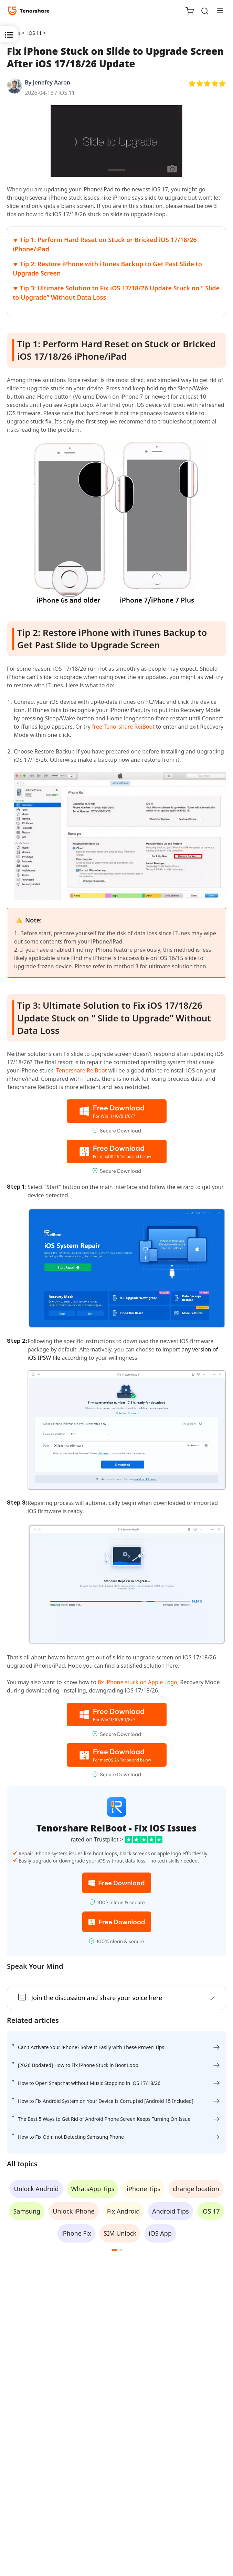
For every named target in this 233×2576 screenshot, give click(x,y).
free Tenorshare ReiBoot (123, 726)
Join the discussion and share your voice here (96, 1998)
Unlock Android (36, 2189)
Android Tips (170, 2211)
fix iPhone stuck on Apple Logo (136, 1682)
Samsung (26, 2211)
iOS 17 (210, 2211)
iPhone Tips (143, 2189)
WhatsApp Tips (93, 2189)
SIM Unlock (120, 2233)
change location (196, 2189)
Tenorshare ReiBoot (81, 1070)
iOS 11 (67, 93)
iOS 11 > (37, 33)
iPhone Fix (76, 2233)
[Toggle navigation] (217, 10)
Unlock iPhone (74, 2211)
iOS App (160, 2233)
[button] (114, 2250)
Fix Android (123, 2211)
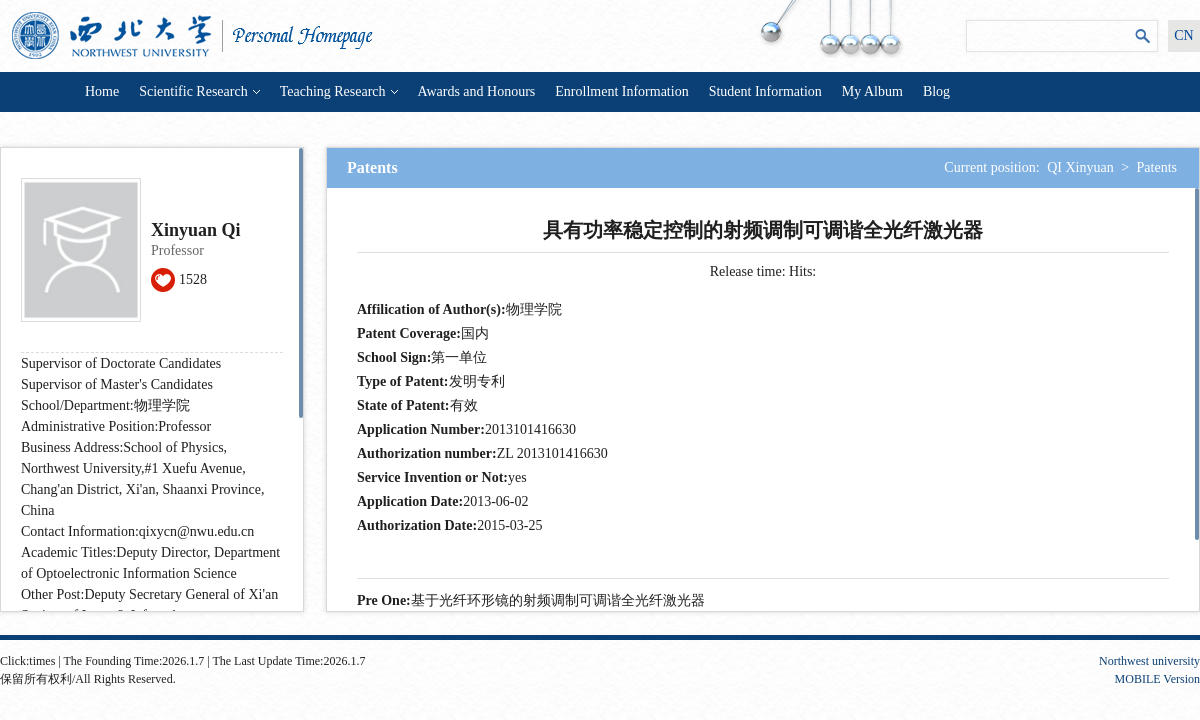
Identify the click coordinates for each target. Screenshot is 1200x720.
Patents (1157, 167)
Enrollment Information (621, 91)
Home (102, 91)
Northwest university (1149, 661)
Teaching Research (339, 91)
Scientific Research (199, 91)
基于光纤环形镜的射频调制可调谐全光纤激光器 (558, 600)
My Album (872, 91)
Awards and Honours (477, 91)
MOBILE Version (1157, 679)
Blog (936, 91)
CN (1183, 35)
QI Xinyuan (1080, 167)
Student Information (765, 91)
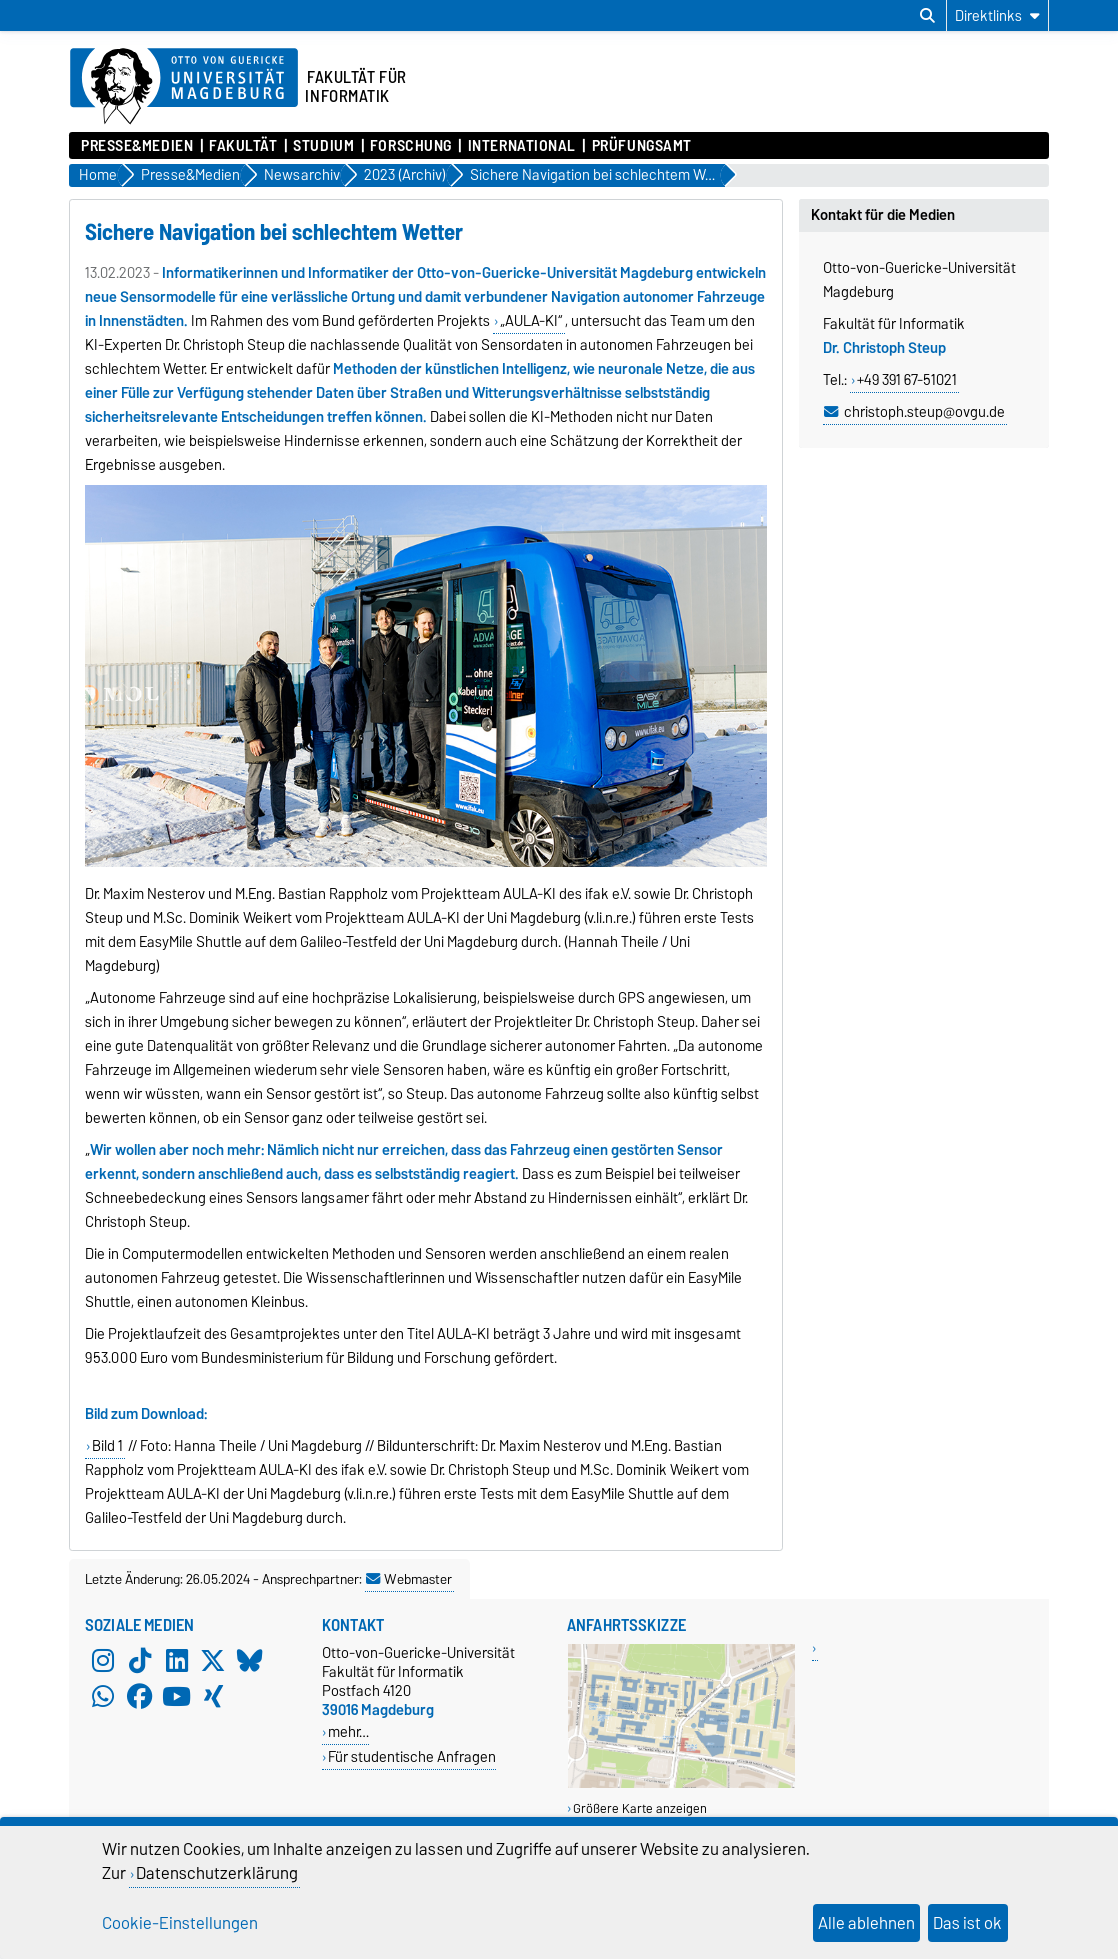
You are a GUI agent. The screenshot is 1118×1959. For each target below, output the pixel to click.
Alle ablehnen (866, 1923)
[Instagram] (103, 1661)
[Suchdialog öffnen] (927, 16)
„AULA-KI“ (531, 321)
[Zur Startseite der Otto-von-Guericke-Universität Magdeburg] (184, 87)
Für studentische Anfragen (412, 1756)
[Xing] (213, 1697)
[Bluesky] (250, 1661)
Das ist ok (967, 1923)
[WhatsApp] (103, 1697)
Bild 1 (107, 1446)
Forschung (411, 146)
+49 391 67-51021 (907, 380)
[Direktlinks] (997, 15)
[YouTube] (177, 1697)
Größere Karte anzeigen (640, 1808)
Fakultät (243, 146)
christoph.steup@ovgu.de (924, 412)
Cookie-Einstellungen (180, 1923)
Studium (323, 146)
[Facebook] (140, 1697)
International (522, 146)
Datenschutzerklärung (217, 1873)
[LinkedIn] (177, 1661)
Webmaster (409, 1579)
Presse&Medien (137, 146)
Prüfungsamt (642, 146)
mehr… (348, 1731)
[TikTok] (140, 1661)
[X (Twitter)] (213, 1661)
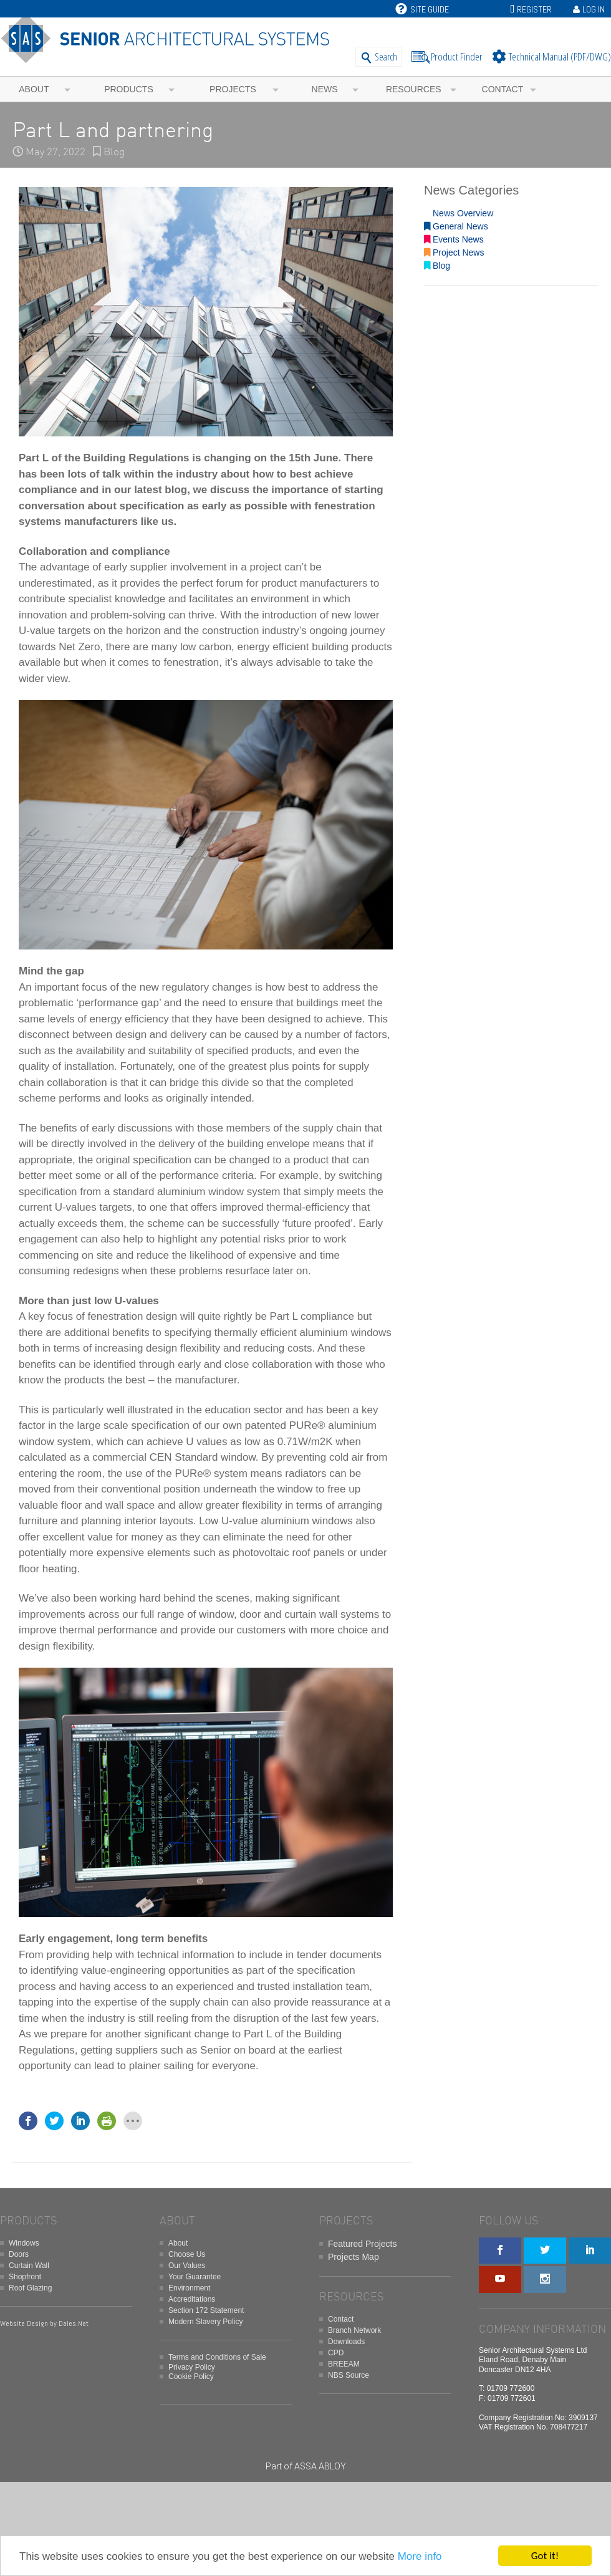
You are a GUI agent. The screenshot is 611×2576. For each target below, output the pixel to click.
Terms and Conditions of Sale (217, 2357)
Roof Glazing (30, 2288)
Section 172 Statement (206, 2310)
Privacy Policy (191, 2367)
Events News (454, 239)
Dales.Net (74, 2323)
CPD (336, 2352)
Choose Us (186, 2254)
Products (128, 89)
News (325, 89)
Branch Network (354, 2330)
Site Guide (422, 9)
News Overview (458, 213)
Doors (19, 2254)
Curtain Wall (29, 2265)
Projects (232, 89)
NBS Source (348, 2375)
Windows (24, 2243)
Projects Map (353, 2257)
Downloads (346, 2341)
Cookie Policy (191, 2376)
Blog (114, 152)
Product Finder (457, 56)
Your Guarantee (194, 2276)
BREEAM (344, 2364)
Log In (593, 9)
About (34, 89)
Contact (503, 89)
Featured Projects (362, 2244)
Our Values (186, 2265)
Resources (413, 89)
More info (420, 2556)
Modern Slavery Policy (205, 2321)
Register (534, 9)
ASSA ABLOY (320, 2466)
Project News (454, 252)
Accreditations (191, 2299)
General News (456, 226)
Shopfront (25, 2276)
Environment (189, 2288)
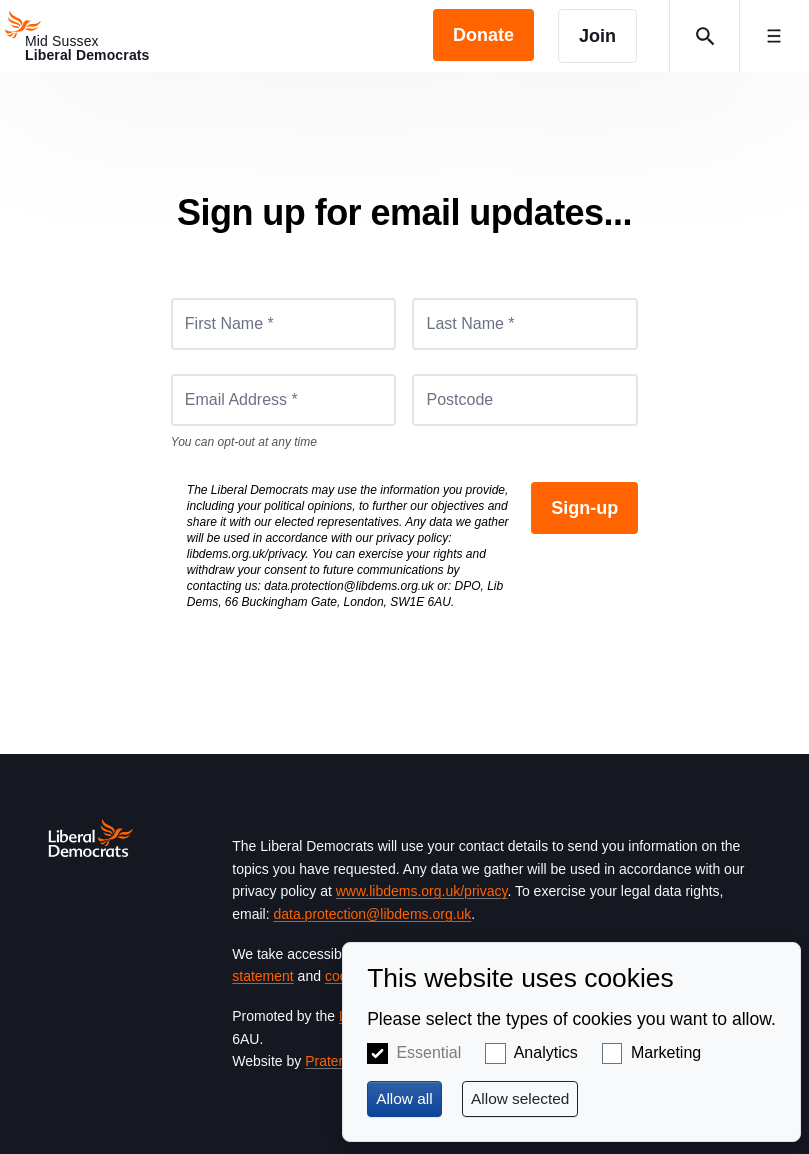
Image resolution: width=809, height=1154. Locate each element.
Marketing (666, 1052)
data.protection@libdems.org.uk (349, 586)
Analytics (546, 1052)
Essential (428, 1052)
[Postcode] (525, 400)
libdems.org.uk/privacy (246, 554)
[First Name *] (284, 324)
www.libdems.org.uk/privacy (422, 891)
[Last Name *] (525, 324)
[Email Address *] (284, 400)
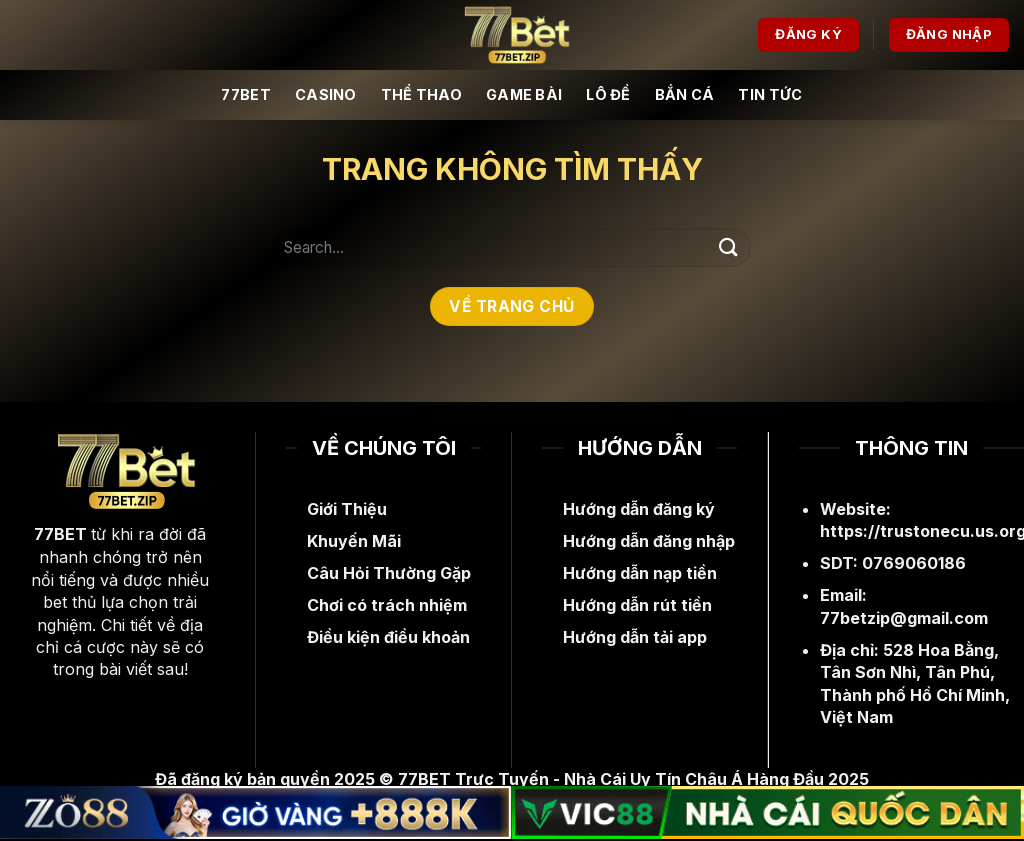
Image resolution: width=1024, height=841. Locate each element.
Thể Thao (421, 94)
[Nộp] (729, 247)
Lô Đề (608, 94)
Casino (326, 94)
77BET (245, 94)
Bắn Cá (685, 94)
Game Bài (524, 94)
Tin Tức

_WORK TO COMPLETE_
From the records above, show each line that contains the word "click".

_EXERCISE SOLUTION_
For every named target in this 233×2576 screenshot, give click(x,y).
Identify the click coordinates for each target. Screenshot is 1200x720.
You are a GUI agent. The screenshot is 1118×1959. For each target below, output the pixel to click.
You are a GUI agent. The screenshot is 611×2576. For each target below, output the pixel to click.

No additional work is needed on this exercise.